_Instructions to follow:_
Copy each line below that includes "ARRIVING".

Excerpts from a dataset:
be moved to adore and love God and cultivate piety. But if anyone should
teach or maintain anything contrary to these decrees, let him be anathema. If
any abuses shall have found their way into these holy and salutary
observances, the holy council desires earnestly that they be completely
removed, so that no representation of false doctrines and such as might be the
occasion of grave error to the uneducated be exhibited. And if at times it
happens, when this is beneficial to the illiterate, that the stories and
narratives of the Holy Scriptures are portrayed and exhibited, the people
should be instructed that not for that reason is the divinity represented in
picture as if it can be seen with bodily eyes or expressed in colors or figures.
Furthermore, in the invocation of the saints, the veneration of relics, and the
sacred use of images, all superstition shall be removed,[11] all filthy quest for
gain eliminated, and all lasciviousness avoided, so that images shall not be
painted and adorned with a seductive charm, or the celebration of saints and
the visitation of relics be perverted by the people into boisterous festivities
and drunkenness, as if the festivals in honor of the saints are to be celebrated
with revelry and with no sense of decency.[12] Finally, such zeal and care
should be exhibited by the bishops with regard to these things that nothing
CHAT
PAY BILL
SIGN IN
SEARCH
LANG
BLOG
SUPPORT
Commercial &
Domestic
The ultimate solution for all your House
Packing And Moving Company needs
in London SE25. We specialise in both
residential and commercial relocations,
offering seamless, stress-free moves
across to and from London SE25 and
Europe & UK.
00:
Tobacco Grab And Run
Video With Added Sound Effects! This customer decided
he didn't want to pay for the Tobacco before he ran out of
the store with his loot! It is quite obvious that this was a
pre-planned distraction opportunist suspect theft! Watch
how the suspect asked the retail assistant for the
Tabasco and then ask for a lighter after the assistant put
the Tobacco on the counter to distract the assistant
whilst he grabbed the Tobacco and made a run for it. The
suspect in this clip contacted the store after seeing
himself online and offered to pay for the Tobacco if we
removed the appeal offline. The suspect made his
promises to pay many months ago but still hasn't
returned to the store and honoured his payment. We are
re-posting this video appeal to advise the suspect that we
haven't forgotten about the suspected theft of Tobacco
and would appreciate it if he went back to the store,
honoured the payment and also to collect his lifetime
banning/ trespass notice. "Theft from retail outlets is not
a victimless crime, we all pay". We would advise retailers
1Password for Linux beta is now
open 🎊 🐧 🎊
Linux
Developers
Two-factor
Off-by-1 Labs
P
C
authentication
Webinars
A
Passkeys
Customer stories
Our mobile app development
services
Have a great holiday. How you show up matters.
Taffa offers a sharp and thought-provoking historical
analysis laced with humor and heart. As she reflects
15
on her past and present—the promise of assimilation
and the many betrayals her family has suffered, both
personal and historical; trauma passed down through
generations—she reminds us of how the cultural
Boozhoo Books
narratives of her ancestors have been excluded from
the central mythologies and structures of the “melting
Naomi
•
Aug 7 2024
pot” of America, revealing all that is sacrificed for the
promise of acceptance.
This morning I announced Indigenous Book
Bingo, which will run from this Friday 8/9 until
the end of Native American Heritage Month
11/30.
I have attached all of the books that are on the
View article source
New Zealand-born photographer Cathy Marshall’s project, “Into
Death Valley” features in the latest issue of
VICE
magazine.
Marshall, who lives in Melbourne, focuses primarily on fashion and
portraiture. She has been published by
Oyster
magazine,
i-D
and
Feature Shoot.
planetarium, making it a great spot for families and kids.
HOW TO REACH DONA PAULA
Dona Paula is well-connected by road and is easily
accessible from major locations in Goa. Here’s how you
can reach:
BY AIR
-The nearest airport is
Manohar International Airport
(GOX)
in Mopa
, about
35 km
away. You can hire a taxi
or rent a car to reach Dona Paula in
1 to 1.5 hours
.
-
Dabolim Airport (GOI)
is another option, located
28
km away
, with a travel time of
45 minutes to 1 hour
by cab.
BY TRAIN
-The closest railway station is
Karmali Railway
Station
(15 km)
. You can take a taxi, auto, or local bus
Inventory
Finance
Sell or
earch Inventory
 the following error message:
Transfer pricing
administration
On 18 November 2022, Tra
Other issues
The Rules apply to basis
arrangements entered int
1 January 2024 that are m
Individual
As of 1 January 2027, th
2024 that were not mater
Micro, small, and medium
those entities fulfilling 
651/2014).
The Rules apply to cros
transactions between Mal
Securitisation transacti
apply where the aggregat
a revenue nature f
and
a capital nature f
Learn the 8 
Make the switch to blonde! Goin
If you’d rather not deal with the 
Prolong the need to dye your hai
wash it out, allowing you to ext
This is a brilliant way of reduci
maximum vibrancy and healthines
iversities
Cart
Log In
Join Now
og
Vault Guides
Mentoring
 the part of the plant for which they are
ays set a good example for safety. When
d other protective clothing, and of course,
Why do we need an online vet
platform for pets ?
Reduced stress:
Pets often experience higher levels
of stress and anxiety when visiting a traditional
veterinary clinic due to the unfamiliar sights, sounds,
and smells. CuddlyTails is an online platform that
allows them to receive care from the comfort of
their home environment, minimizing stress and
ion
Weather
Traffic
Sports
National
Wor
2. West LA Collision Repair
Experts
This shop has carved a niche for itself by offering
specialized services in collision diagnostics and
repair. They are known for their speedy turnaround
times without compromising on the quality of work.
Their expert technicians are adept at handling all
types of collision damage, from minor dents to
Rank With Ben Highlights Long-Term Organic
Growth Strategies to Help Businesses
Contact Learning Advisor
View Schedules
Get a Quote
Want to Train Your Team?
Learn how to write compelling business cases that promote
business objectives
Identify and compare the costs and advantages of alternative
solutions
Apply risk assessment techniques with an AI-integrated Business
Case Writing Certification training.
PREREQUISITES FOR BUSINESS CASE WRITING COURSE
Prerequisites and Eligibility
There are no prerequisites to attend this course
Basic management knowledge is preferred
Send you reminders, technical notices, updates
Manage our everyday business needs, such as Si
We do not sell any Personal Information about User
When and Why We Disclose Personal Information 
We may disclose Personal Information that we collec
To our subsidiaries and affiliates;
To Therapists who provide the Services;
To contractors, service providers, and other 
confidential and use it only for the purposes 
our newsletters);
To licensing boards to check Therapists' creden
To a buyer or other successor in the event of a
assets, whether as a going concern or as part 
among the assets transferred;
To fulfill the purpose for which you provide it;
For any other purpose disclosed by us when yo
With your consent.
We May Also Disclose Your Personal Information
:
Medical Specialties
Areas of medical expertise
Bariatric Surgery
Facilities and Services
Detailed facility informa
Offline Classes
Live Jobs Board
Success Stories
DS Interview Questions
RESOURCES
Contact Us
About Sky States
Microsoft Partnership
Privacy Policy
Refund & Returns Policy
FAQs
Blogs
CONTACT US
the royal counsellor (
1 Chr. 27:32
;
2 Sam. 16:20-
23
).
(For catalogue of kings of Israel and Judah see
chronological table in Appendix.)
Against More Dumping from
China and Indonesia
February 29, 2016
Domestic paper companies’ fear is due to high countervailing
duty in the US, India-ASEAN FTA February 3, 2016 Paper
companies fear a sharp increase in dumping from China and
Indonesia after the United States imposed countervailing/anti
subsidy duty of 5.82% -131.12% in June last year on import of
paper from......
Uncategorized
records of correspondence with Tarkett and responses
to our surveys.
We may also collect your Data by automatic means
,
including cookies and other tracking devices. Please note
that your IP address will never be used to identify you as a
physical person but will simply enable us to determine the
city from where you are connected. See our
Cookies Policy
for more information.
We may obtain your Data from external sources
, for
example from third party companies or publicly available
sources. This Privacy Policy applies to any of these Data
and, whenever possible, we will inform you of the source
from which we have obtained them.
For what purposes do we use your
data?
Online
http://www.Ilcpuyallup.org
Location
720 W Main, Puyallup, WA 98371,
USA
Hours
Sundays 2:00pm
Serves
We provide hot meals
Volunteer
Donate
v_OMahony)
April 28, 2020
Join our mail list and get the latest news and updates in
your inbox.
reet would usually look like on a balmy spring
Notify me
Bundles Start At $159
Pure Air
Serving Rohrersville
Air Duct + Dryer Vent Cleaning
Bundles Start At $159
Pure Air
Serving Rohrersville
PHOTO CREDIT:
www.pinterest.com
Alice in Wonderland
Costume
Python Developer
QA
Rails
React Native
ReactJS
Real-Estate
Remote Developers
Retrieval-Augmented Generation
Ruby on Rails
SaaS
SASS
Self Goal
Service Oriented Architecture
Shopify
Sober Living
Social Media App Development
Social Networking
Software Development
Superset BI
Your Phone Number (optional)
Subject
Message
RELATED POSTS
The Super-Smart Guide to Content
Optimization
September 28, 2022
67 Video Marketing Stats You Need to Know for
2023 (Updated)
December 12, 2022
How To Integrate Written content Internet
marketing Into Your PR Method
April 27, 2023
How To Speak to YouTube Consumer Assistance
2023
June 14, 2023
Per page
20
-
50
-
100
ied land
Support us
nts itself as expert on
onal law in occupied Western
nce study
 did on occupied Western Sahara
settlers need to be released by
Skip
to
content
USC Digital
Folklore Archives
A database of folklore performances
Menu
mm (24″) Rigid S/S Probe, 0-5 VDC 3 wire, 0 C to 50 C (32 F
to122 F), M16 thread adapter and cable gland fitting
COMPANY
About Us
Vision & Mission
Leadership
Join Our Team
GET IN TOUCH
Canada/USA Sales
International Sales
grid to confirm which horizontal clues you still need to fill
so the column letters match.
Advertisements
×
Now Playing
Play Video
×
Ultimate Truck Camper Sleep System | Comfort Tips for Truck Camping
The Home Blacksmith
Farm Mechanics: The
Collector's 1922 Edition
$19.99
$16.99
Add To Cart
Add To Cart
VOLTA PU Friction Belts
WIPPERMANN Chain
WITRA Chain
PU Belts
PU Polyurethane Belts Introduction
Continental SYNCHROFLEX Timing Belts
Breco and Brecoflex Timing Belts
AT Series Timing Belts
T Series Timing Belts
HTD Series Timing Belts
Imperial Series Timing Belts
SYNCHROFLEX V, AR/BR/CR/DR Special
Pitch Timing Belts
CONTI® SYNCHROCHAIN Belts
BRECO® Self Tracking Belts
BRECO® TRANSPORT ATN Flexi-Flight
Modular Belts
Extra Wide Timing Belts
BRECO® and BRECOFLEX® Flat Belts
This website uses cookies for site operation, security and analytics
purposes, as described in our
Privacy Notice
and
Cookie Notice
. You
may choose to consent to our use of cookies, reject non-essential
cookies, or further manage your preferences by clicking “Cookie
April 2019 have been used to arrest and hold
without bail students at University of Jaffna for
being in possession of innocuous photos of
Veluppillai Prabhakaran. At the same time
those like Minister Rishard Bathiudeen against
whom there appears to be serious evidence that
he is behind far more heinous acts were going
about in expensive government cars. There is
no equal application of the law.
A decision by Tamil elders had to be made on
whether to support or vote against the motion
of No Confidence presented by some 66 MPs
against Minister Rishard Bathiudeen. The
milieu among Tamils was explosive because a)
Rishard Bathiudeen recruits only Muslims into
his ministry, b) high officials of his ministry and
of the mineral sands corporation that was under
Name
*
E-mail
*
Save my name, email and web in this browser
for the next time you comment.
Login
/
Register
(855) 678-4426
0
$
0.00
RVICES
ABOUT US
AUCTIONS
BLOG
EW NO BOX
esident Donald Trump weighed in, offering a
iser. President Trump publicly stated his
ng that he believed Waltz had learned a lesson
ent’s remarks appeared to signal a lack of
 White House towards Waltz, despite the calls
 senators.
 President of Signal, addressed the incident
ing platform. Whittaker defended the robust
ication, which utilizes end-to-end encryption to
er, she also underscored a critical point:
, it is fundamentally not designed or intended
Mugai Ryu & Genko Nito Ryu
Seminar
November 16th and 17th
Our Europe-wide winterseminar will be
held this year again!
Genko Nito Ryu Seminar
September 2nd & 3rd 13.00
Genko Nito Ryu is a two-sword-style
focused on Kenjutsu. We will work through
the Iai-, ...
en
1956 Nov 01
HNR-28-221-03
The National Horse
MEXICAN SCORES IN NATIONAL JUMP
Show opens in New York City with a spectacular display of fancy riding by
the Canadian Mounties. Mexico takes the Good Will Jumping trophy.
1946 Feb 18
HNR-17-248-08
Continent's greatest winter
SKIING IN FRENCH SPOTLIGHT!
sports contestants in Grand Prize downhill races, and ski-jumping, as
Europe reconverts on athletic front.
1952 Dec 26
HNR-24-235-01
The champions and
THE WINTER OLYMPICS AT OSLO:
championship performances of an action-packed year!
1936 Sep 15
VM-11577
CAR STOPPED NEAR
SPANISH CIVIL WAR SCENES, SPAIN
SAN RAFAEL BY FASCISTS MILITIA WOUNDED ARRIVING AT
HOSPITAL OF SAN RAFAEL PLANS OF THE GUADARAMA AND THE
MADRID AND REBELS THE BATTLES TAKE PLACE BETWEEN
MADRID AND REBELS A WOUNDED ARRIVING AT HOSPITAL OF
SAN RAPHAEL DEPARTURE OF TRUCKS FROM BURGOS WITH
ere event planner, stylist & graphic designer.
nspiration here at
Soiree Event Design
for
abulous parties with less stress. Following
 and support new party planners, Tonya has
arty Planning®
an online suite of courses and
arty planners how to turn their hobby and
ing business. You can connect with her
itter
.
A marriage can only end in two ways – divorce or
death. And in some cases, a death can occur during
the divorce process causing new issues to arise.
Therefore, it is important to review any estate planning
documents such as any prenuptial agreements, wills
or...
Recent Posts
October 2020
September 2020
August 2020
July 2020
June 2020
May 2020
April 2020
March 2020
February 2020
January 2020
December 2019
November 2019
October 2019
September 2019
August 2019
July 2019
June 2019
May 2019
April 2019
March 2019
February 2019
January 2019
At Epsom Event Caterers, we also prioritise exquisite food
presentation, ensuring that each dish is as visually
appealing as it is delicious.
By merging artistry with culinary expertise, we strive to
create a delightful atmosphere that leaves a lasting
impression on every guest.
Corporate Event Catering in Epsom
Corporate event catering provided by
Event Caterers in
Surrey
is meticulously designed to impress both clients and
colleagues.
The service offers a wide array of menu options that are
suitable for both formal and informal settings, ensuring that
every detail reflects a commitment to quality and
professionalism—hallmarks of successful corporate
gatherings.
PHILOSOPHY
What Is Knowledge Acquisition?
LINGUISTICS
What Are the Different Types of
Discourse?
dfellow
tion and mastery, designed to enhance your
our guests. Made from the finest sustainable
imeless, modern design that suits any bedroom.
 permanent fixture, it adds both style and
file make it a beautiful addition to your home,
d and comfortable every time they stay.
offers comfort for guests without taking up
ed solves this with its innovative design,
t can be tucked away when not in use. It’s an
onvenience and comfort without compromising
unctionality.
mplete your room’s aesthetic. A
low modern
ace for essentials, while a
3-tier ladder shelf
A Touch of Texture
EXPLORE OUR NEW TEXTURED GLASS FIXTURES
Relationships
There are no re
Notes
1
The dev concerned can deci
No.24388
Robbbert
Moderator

_Task response:_
SAN RAFAEL BY FASCISTS MILITIA WOUNDED ARRIVING AT
MADRID AND REBELS A WOUNDED ARRIVING AT HOSPITAL OF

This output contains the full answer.